For anyone who ever said that poetry is boring, Braintree have brought the perfect rebuttal back to the Fringe. Poetry Can F*ck Off is a galvanizing performance that celebrates poetry’s power to move, delight, and challenge. It reels out a comprehensive history of poets who have changed the world by stirring people into action.

People wanting to tear down the literary Canon will be delighted. Spenser, Blake, and Shelley are quoted next to Pussy Riot, Aretha Franklin, and Helen Reddy. Interweaved with Heathcote Williams’ epic poem and an original music score by Dr Blue, these poets have been ravelled into a revolutionary medley that shows off verse in its many guises.

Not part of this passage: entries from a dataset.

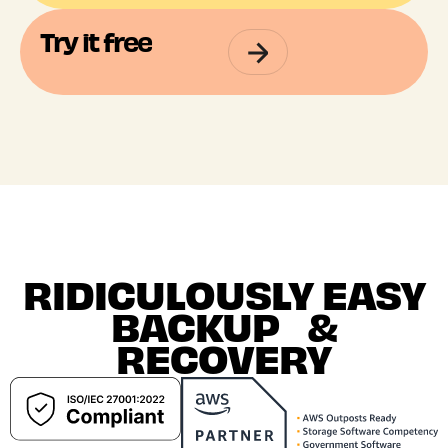
Try it free
RIDICULOUSLY EASY
BACKUP &
RECOVERY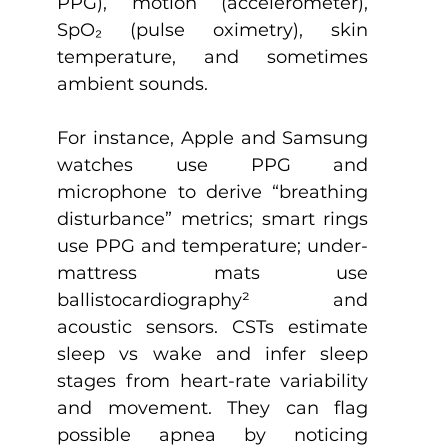
PPG), motion (accelerometer), 
SpO₂ (pulse oximetry), skin 
temperature, and sometimes 
ambient sounds. 
For instance, Apple and Samsung 
watches use PPG and 
microphone to derive “breathing 
disturbance” metrics; smart rings 
use PPG and temperature; under-
mattress mats use 
ballistocardiography
²
 and 
acoustic sensors. CSTs estimate 
sleep vs wake and infer sleep 
stages from heart-rate variability 
and movement. They can flag 
possible apnea by noticing 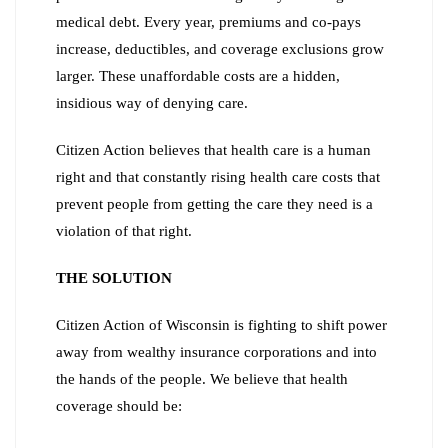
medical debt. Every year, premiums and co-pays
increase, deductibles, and coverage exclusions grow
larger. These unaffordable costs are a hidden,
insidious way of denying care.
Citizen Action believes that health care is a human
right and that constantly rising health care costs that
prevent people from getting the care they need is a
violation of that right.
THE SOLUTION
Citizen Action of Wisconsin is fighting to shift power
away from wealthy insurance corporations and into
the hands of the people. We believe that health
coverage should be:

The lines are blurred between music and poetry. The lyrics from “R-E-S-P-E-C-T” are recited rather than sung to show off the potent meaning behind the words. Sameena Zehra, Anya Tate-Manning, and James Nokise repeat lines together throughout the performance, and almost resemble backing singers. The repetitive chants sound like a protest song on a march, showing poetry’s place in the music that has accompanied so many struggles. The moment when Zehra breaks away to sing Tracy Chapman’s “Revolution” is a magical one. It reminds us of the pull that words can have.

For literature nerds, the piece is a fantastic exercise in intertextuality. A constellation of quotes has been arranged to give each other new meaning. A lot of ground is covered as the group hurtle through history, covering events as far apart as the Easter Rising and the Arab Spring.

Poetry Can F*ck Off is a refreshing alternative to the stiff stereotype that some give spoken word poetry. It is loud whilst poised and carefully delivered with real feeling behind the words. The poets are totally at ease onstage, tripping up and recovering with a smile that makes even the mistakes endearing. The performance is fun and not so sincere that it sounds like a manifesto. It is more a celebration of poetry and people. An intimacy exists between the stage and the audience, which highlights the show’s message that poetry has always been the tool of the many.